To be clearer, I want to be able to list the first n most visited pages for each IP_SRC in my table.
I can get the most visited URL for each IP_SRC like this :
select ip_src,url,cnt
from (
select ip_src,url,count(*) as cnt,protocol
from log as b group by ip_src,url order by ip_src,cnt desc
) as c
where cnt>=(select MAX(cpt)
from (select count(*) as cpt from log as b
where c.ip_src==b.ip_src group by ip_src,url)
)
and protocol='DNS';
However, this solution is obviously not optimized.

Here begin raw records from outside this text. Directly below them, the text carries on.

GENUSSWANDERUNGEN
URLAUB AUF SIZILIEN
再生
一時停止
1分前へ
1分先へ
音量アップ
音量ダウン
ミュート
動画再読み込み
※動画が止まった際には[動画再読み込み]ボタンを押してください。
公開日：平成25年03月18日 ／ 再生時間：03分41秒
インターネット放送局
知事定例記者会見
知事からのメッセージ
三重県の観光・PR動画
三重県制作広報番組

Here is a more practical code (for the most visited URL for each IP_SRC) :
select ip_src,url,cnt
from (select ip_src,url,count(*) as cnt
from log where protocol='DNS'
group by ip_src,url
order by ip_src,cnt asc)
group by ip_src;
This second option is way more faster ! However, I want the n most visited pages for each IP_SRC, and I can't figure out how to do.
Thanks for your help.
Finally, with the use of a temporary table, I could manage to get what I wanted.

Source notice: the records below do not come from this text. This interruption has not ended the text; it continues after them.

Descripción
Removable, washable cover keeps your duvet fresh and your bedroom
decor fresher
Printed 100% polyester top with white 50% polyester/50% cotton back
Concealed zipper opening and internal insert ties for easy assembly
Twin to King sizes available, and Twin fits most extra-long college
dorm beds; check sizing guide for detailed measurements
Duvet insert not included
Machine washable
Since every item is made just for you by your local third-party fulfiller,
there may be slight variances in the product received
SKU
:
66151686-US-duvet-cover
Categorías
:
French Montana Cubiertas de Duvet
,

--First create a temp table of occurences
CREATE TEMPORARY TABLE TEMP1 AS
SELECT ip_src,url,count(*) AS cnt
FROM LOG
WHERE protocol='DNS'
GROUP BY ip_src,url
ORDER BY ip_src,cnt,url DESC;
--Then use a classic limit per group query
SELECT T1.ip_src,T1.url,T1.cnt
FROM TEMP1 AS T1
WHERE T1.url in (
SELECT T2.url
FROM TEMP1 AS T2
WHERE T2.ip_src=T1.ip_src and T2.cnt>=T1.cnt
ORDER BY T2.cnt DESC
LIMIT 3 --Or whatever you want it to be
)
ORDER BY T1.ip_src ASC,T1.cnt DESC;
If someone knows how to do the same without the need of a temp table (or explain me why a temp table is a good solution), please express yourself.